EXERCISE DESCRIPTION — Filter the data below for the string "latex" and copy each matching line.

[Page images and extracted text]
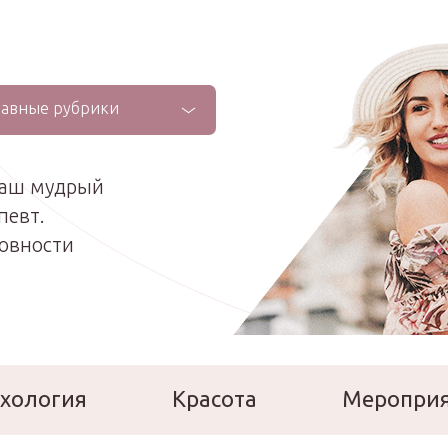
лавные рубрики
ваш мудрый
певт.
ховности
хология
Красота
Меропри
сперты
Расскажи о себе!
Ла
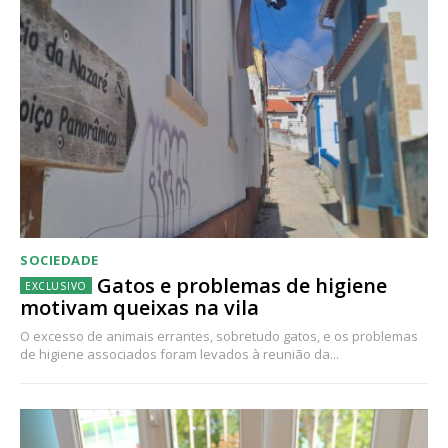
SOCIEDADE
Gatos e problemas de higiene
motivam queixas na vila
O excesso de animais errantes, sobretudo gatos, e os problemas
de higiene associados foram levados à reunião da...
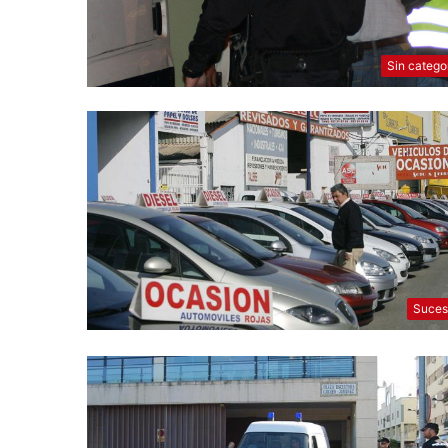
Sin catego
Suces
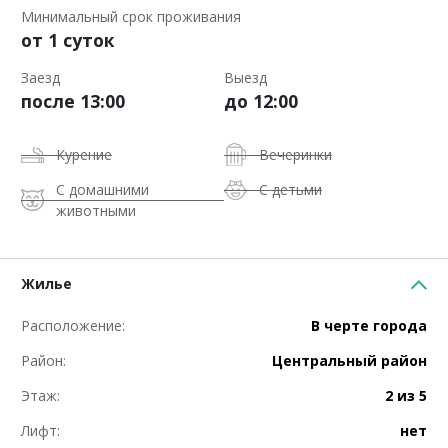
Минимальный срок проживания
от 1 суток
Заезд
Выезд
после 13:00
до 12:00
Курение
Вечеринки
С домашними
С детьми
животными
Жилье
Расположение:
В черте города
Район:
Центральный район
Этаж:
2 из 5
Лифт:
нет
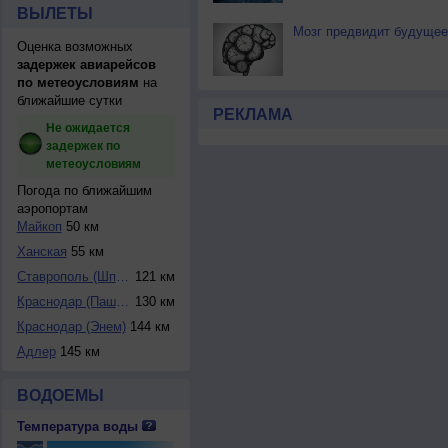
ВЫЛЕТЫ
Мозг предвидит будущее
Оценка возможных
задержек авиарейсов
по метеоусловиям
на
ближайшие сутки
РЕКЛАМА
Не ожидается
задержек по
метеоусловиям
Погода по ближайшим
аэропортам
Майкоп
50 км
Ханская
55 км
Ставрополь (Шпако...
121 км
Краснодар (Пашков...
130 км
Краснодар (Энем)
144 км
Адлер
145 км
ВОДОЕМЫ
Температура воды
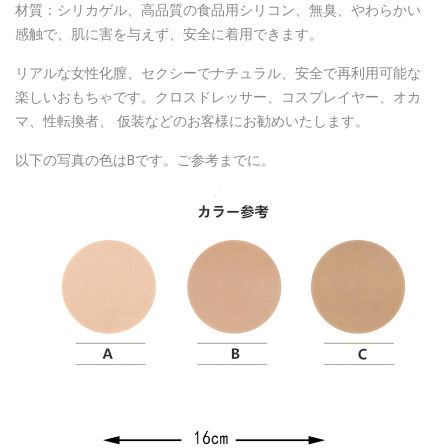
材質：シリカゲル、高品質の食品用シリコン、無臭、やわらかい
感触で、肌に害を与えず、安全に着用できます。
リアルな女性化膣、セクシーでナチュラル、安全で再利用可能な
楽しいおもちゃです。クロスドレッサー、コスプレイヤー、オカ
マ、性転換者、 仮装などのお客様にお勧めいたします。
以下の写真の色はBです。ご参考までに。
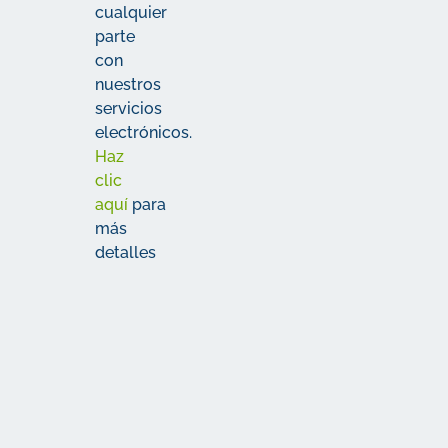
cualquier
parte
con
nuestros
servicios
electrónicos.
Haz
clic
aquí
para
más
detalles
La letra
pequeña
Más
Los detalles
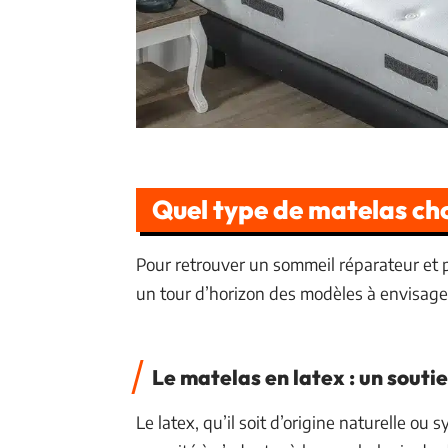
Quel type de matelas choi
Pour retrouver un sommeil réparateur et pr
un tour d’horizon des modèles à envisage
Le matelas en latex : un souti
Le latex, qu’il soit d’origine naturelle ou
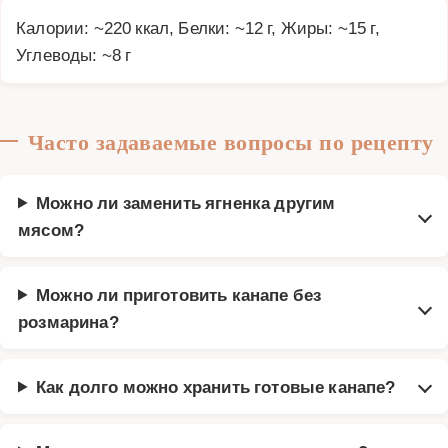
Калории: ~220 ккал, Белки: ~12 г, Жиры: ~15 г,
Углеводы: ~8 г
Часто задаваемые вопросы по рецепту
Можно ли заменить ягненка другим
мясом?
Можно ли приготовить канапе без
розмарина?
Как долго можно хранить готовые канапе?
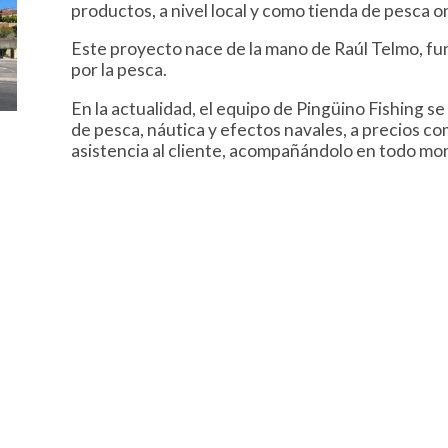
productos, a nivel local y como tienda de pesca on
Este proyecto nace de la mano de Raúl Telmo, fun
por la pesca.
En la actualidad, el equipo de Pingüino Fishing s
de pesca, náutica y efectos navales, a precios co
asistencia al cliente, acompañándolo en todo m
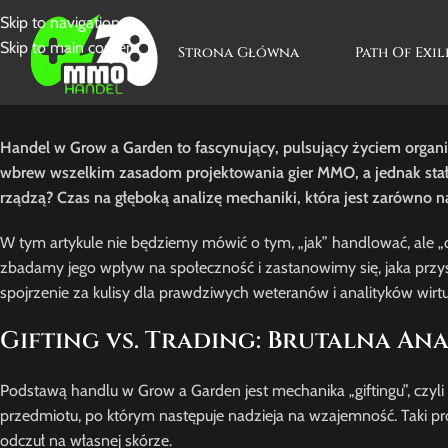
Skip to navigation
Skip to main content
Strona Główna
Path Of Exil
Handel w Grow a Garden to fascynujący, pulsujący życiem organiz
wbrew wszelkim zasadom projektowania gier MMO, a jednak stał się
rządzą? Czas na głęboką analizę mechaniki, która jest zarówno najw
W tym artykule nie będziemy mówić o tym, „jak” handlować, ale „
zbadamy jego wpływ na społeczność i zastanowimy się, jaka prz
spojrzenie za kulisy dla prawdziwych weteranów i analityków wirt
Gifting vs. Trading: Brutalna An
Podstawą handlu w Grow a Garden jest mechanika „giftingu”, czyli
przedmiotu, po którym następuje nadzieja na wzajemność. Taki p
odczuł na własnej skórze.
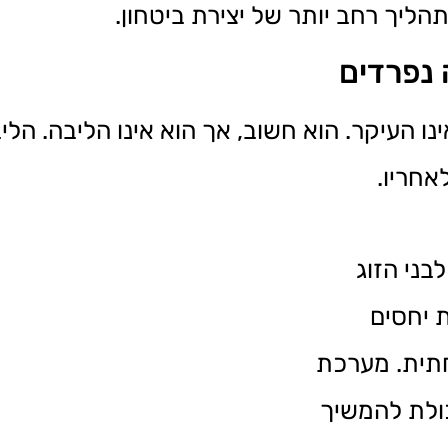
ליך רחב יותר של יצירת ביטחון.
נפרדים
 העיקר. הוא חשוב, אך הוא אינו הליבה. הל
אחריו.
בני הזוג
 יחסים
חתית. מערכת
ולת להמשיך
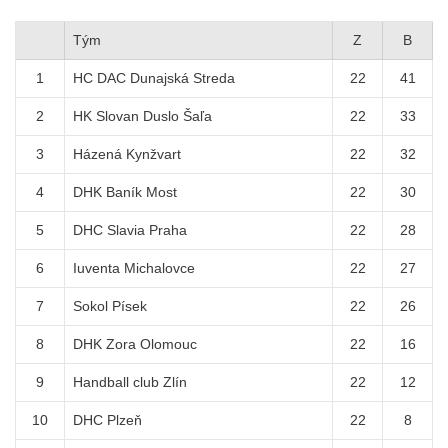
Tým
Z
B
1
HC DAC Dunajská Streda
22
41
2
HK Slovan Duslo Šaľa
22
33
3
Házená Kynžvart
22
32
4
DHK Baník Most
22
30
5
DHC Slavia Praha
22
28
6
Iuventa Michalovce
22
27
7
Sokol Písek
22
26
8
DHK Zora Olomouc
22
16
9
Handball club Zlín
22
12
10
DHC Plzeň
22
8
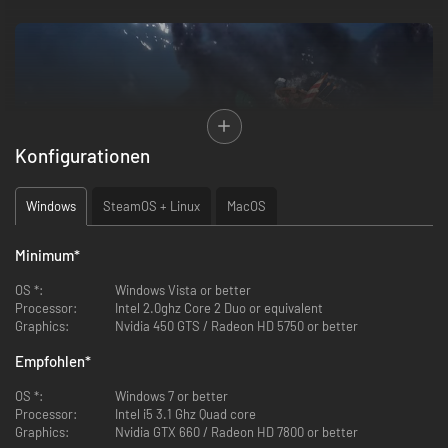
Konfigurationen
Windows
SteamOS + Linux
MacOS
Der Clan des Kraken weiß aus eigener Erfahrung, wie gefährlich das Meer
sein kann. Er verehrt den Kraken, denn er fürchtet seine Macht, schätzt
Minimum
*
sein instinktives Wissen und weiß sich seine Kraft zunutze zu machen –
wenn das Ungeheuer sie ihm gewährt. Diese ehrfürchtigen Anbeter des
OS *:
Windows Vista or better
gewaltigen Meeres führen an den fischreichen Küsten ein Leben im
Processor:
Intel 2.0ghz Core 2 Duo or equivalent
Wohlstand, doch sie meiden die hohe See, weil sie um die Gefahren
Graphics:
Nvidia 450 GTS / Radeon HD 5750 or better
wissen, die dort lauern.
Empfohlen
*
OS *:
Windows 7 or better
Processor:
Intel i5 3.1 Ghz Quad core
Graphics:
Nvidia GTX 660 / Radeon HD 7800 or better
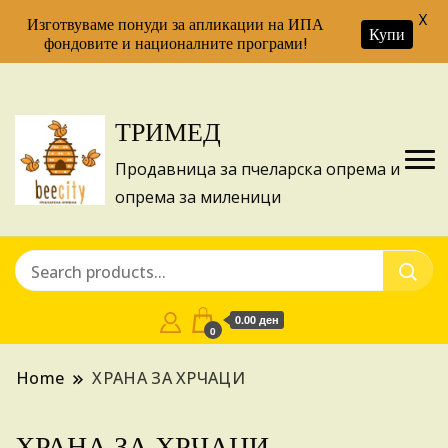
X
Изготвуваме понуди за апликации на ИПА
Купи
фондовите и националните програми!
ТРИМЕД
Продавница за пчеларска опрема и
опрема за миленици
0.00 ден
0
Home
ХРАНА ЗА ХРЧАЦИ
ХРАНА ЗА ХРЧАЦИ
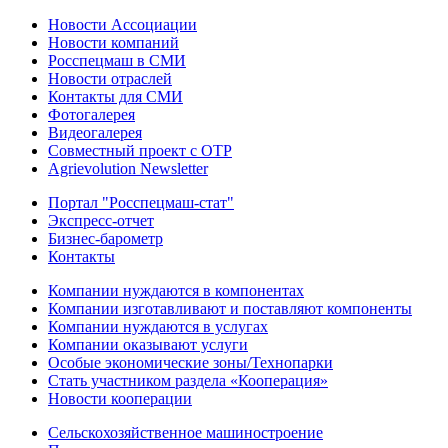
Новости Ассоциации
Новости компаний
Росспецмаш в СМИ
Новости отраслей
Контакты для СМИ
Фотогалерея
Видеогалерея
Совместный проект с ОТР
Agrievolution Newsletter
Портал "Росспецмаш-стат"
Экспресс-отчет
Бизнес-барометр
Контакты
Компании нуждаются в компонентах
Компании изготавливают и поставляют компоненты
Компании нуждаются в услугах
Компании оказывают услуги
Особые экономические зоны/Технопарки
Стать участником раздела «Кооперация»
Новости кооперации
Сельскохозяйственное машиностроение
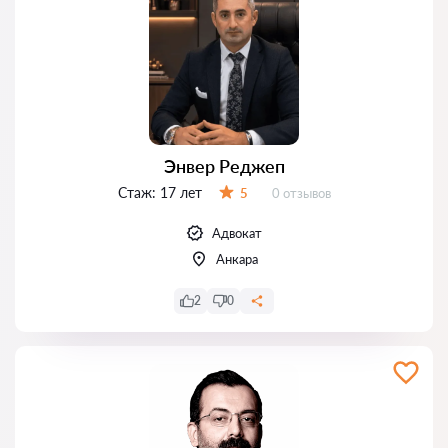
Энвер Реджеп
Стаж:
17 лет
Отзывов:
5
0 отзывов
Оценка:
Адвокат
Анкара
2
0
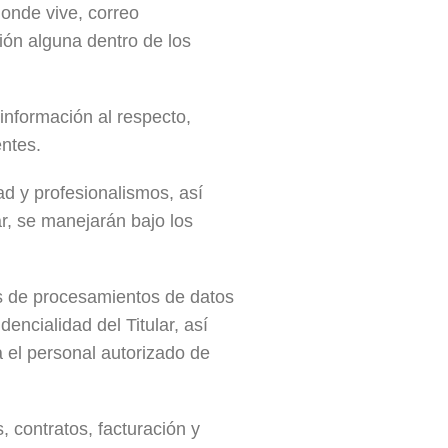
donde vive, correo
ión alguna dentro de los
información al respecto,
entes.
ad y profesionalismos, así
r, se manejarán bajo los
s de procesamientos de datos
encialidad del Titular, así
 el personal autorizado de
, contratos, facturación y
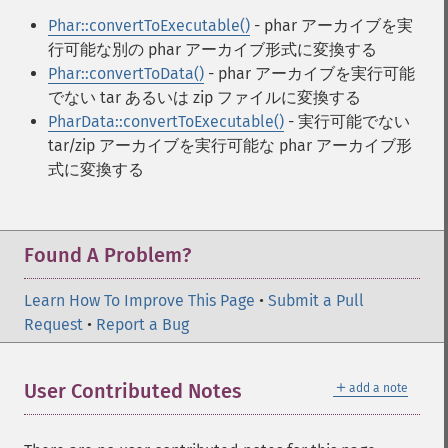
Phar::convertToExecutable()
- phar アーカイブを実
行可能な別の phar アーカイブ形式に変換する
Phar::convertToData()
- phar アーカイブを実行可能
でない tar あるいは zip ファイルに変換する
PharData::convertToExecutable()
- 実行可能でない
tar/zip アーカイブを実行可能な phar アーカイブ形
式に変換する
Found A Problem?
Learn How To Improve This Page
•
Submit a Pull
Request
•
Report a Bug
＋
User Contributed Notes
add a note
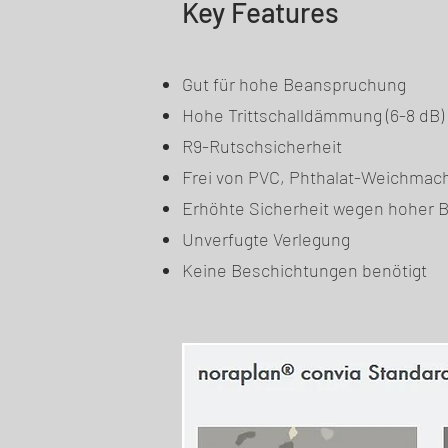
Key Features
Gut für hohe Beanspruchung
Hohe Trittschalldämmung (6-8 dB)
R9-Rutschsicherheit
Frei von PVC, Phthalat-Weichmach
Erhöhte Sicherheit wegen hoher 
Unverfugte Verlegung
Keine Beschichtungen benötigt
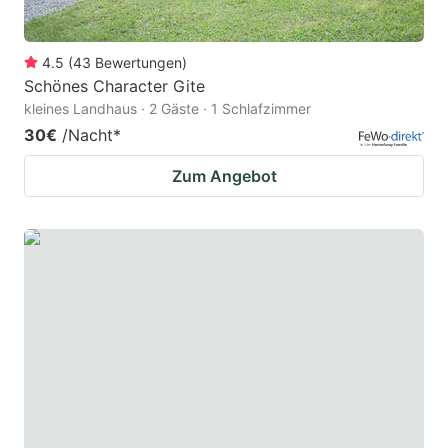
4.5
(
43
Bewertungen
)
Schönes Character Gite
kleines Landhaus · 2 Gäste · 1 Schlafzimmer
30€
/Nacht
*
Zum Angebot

RESPONSE BOX —
Le matelas en latex : un souti
Le latex, qu’il soit d’origine naturelle ou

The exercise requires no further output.